Drawing on all the tricks of Hollywood action films, Nabil Ayouch produces an efficient cinema. His third feature film uses and abuses them a little too systematically, with its punchy music that accentuates the tight, flash montage, its movements decomposed in freeze frames, its fluid steadycam shots that film the various journeys, its keyed-in images that illustrate important ideas, its hazy landscapes filmed from inside cars, its coca-cola framing, and rays of light in the dark
Kamel is a real cop. We recognise him at once. We’ve already seen this sombre, impenetrable policeman who never shows his feelings, who lives in an austere room, and whose only friend is a kind-hearted transvestite, a thousand times before
During the course of an enquiry, a young pretty woman and a sick child walk into his life, opening up his heart.

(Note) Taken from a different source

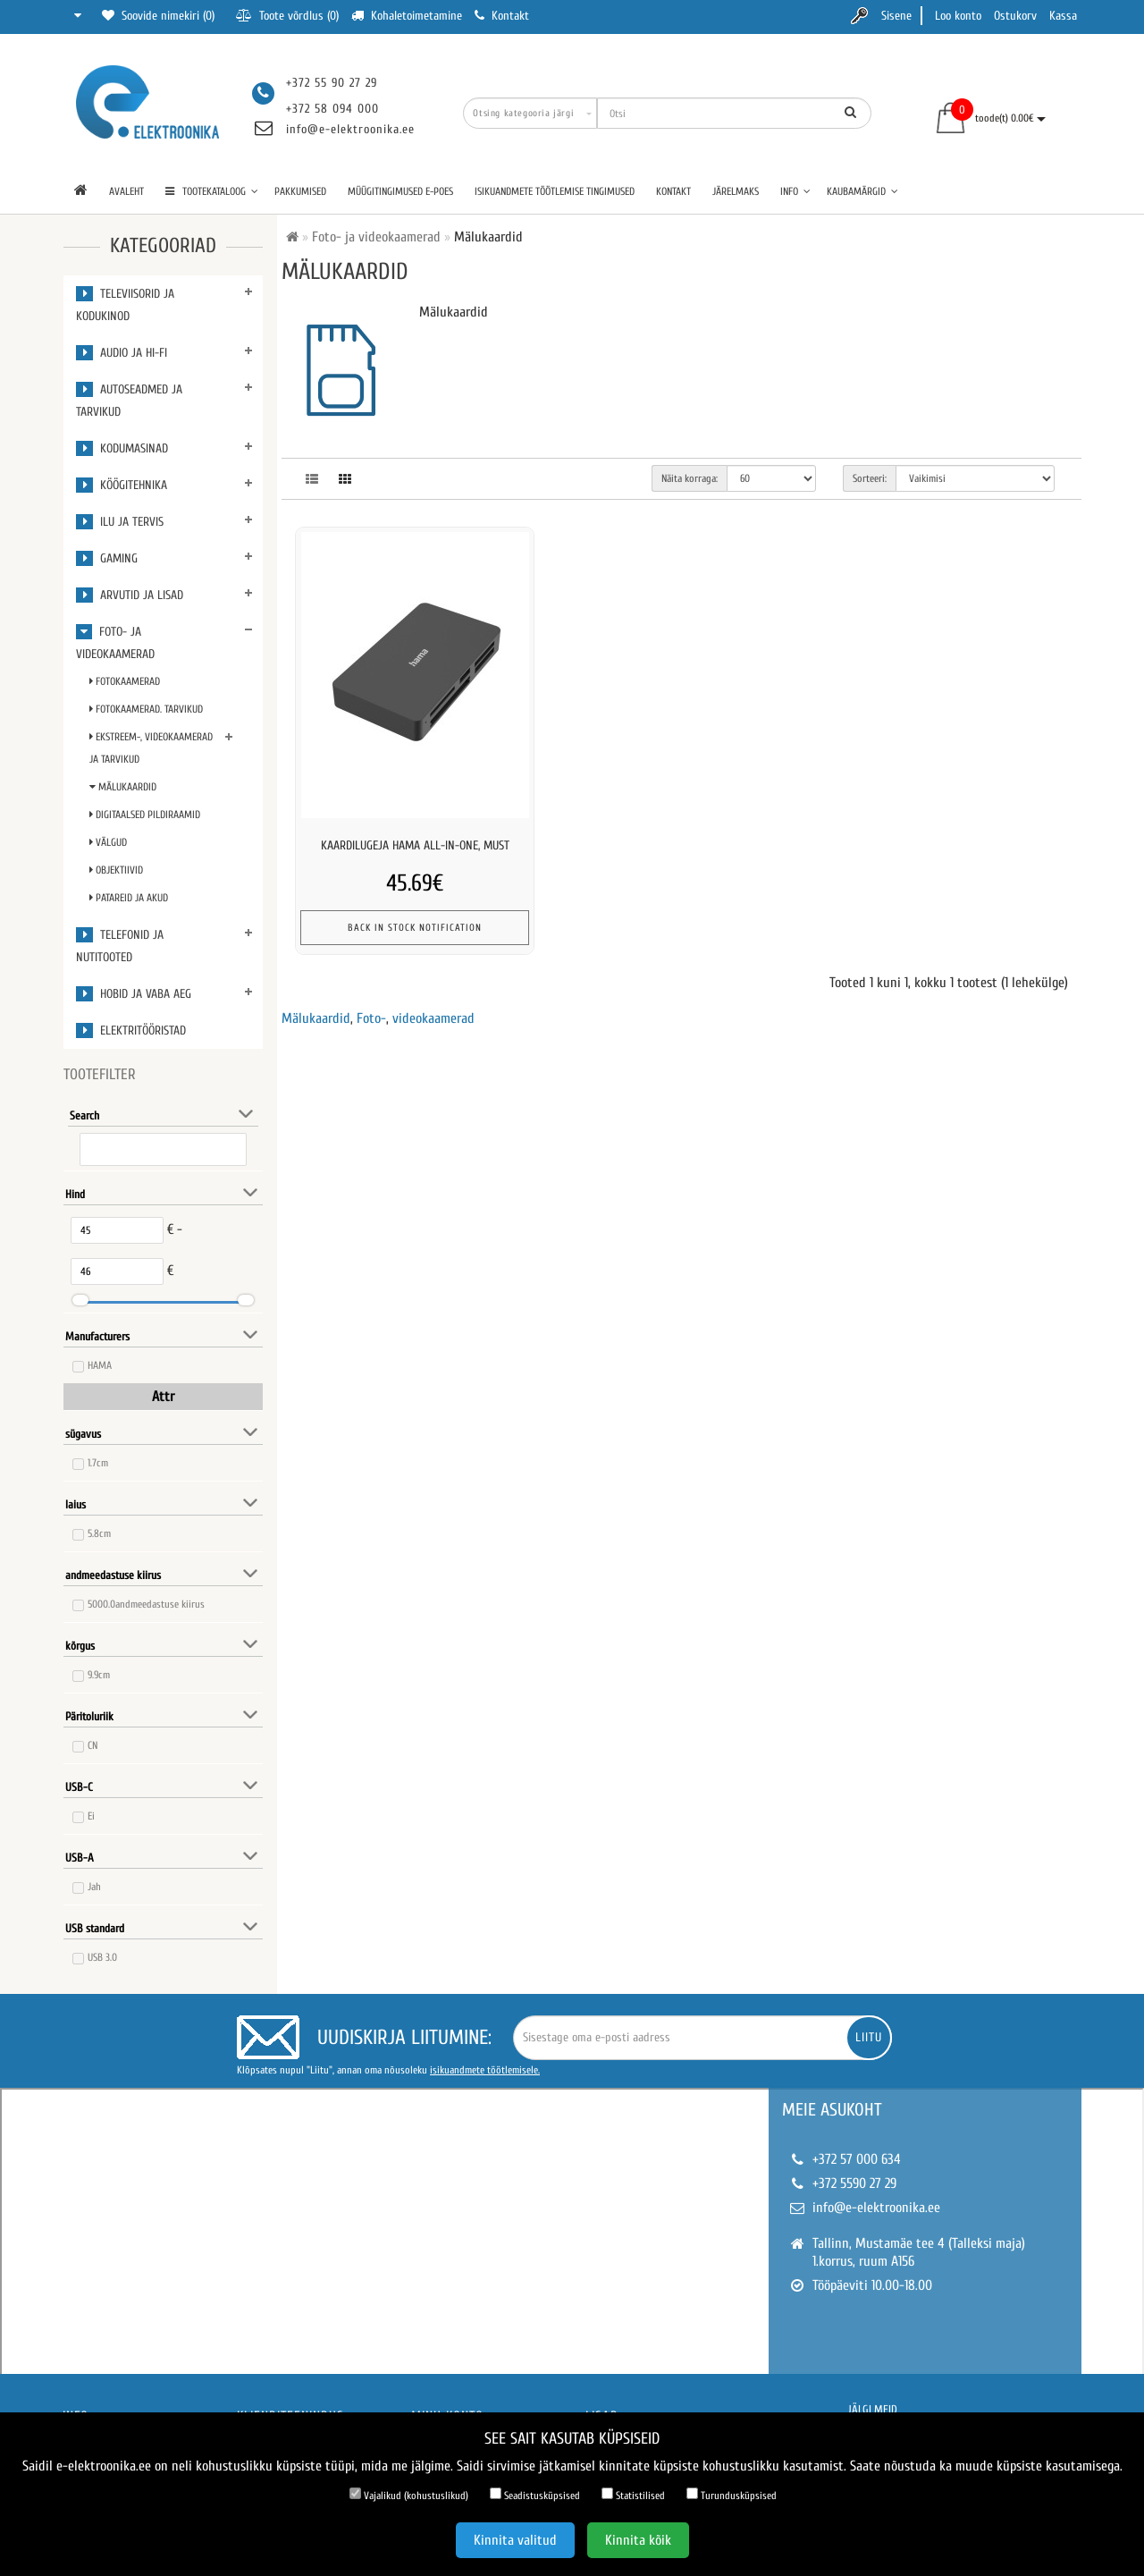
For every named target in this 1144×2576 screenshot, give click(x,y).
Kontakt (673, 191)
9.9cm (99, 1674)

Yet it is here that this film whose effects are so irritating adopts a new rhythm, to the point even that the poetry really works when his car starts to float in the sky like Mary Poppins. It works too because Hicham Moussoune, one of the children in Ayouch’s previous film, Ali Zaoua, plays the child character and remains completely natural. It works because the scenes which avoid going for easy options find a just depth, as they are pictorial without falling into aestheticism, their gestures, gazes and positions sufficing to conveys things without being too insistent. It works above all because the complicity that emerges between all these lost souls reinforces the film’s ubiquity, a constantly-fuelled ambiguity between feeling and interests, generosity and manipulation. The cop’s double game echoes the ambivalence of this woman that he struggles to find guilty of murder, the nature of the sexual relations shown or hinted at, the presence of the transvestite, the suspicions of all kinds. No one is really clear-cut nor knows which way to turn. It is impossible not to see a parallel with Mohammed VI’s Morocco, where everyone wonders what to believe and for how long.